** Opening Recorded information block **

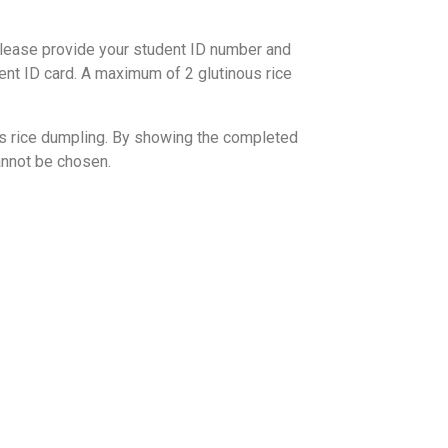
 please provide your student ID number and
udent ID card. A maximum of 2 glutinous rice
ous rice dumpling. By showing the completed
annot be chosen.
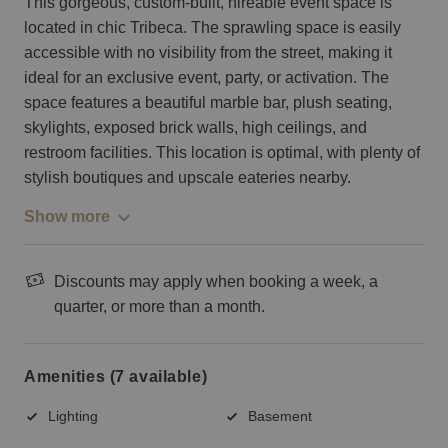
This gorgeous, custom-built, hireable event space is
located in chic Tribeca. The sprawling space is easily
accessible with no visibility from the street, making it
ideal for an exclusive event, party, or activation. The
space features a beautiful marble bar, plush seating,
skylights, exposed brick walls, high ceilings, and
restroom facilities. This location is optimal, with plenty of
stylish boutiques and upscale eateries nearby.
Show more
Discounts may apply when booking a week, a
quarter, or more than a month.
Amenities (7 available)
Lighting
Basement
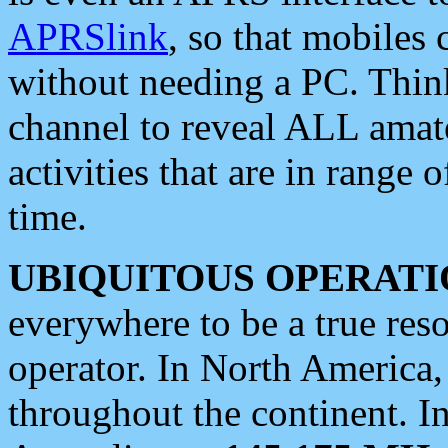
APRSlink
, so that mobiles
without needing a PC. Thin
channel to reveal ALL amate
activities that are in range o
time.
UBIQUITOUS OPERATI
everywhere to be a true res
operator. In North America
throughout the continent. I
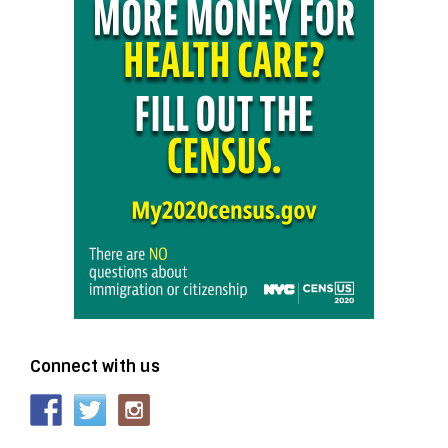
Connect with us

** Closing Recorded information block **

What you need to do:
Without including the pictures, copy all of the data exactly.

Response box:
 please provide your student ID number and
udent ID card. A maximum of 2 glutinous rice
ous rice dumpling. By showing the completed
annot be chosen.
This gorgeous, custom-built, hireable event space is
located in chic Tribeca. The sprawling space is easily
accessible with no visibility from the street, making it
ideal for an exclusive event, party, or activation. The
space features a beautiful marble bar, plush seating,
skylights, exposed brick walls, high ceilings, and
restroom facilities. This location is optimal, with plenty of
stylish boutiques and upscale eateries nearby.
Show more
Discounts may apply when booking a week, a
quarter, or more than a month.
Amenities (7 available)
Lighting
Basement
APRSlink
, so that mobiles
without needing a PC. Thin
channel to reveal ALL amate
activities that are in range o
time.
UBIQUITOUS OPERATI
everywhere to be a true res
operator. In North America
throughout the continent. I
Connect with us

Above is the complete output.